Maka Anggota Ombudsman RI Yeka Hendra Fatika mengatakan, akar permasalahannya yaitu disparitas harga harus dihilangkan. “Lepaskan kepada mekanisme pasar dengan tetap memberlakukan DMO (Domestic Market Obligation) untuk menjamin ketersediaan minyak goreng,” ujar dia dalam konferensi pers virtual, Selasa (15/3/2022).
Demi menjamin ketersediaan minyak goreng, kata dia, pemerintah perlu mengawasi secara ketat ekspor use cooking oil, didahului dengan memasukan ekspor jenis ini ke dalam ekspor larangan terbatas. Dampak dilepaskan ke mekanisme pasar yakni tingginya harga minyak goreng.
Maka, kata Yeka, pemerintah perlu melindungi kelompok masyarakat yang rentan. Meliputi keluarga miskin dan UMKM dan mikro yang mengonsumsi minyak goreng dalam bentuk curah.
Ia menyebutkan, tidak banyak yang bisa dilakukan pemerintah. Hanya saja ada dua opsi yang bisa dipilih.
Opsi pertama, HET untuk minyak goreng curah. Jadi DMO dan DPO tetap diberlakukan, namun minyak Goreng kemasan premium dan sederhana dilepaskan dari kebijakan HET.
“Minyak Goreng curah tetap menggunakan HET dengan jaringan distribusi khusus di pasar pasar tradisional, dengan mekanisme pengawasan yang transparan dan akuntabel. Pengawasan secara ketat dilakukan di wilayah wilayah perbatasan, baik jalur laut maupun jalur darat,” tuturnya.

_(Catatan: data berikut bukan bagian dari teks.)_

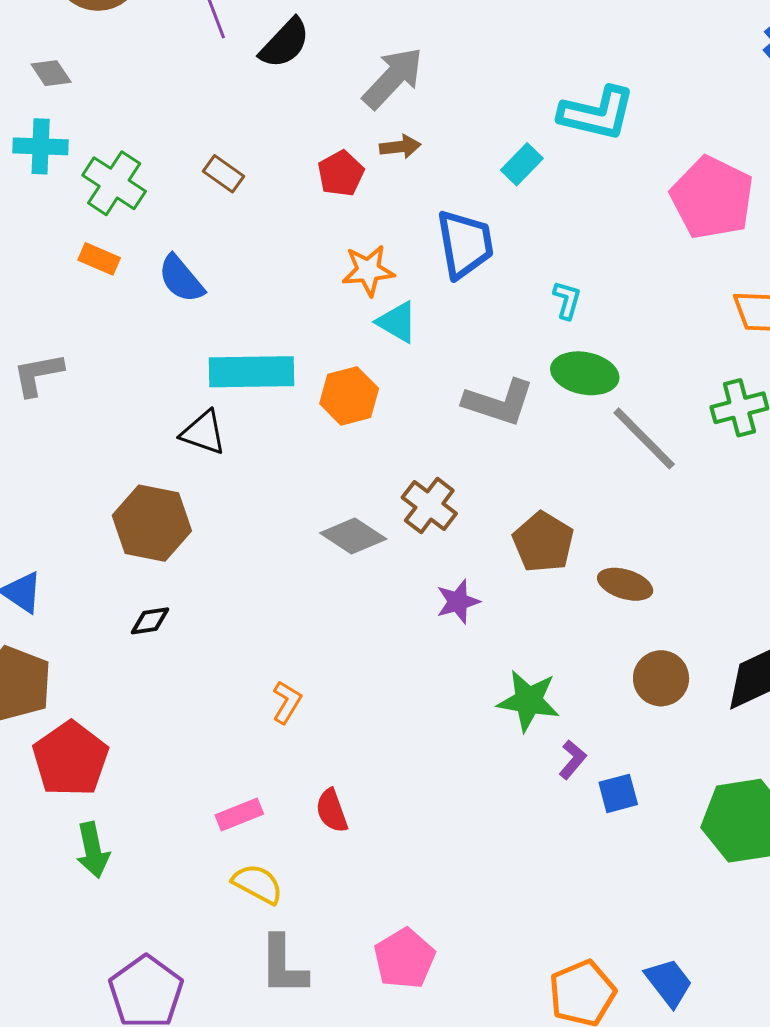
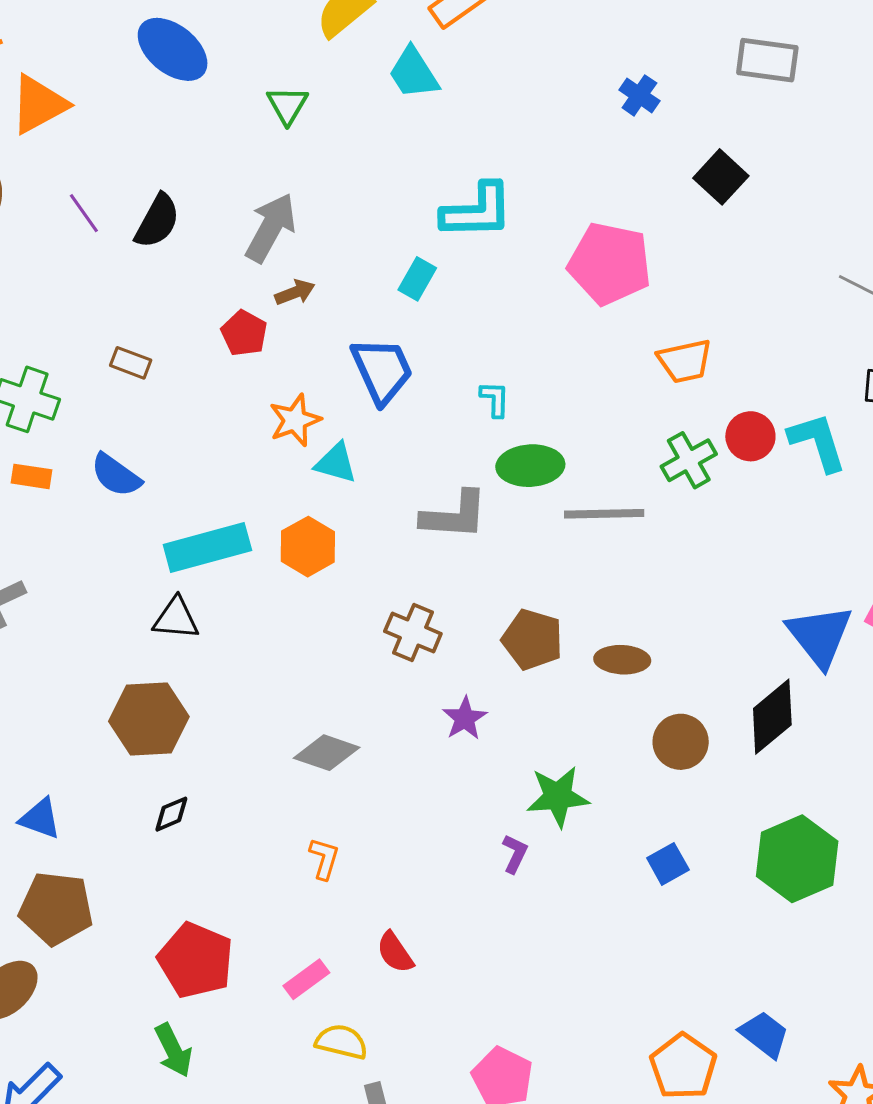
gray line: (644, 438) -> (604, 514), turned -32
gray diamond: (353, 536) -> (327, 753), moved
red pentagon: (70, 759) -> (196, 960), moved
purple L-shape: (573, 760) -> (515, 854), moved

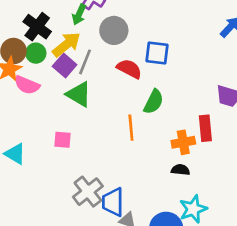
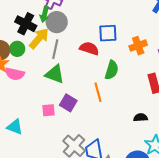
black cross: (37, 27) -> (26, 24), moved
gray circle: (114, 30) -> (57, 22), moved
purple square: (65, 65) -> (68, 103), moved
orange cross: (183, 142) -> (138, 46), moved

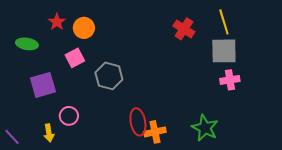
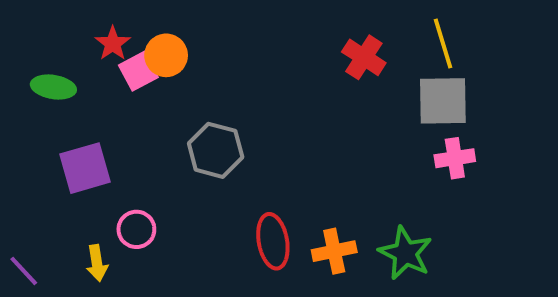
pink square: (75, 58) -> (138, 71), moved
orange cross: (155, 132) -> (334, 251), moved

Lalu opsi kedua yaitu perlindungan kelompok rentan kemahalan. Dengan begitu, DMO diberlakukan tanpa DPO.
“Maksudnya, melepas semua jenis minyak goreng ke mekanisme pasar, dan pemerintah fokus melayani terhadap kelompok masyarakat yang rentan terhadap kemahalan yaitu masyarakat miskin dan pelaku usaha mikro dan UMKM melalui mekanisme bantuan langsung tunai BLT. Agar tidak membebankan APBN, untuk keperluan BLT, pemerintah dapat meningkatkan pajak dan levy ekspor produk turunan CPO seperti RBD Palm Olein, RBD Palm Oil, RBD Palm Stearin dan PFAD,” jelas Yeka.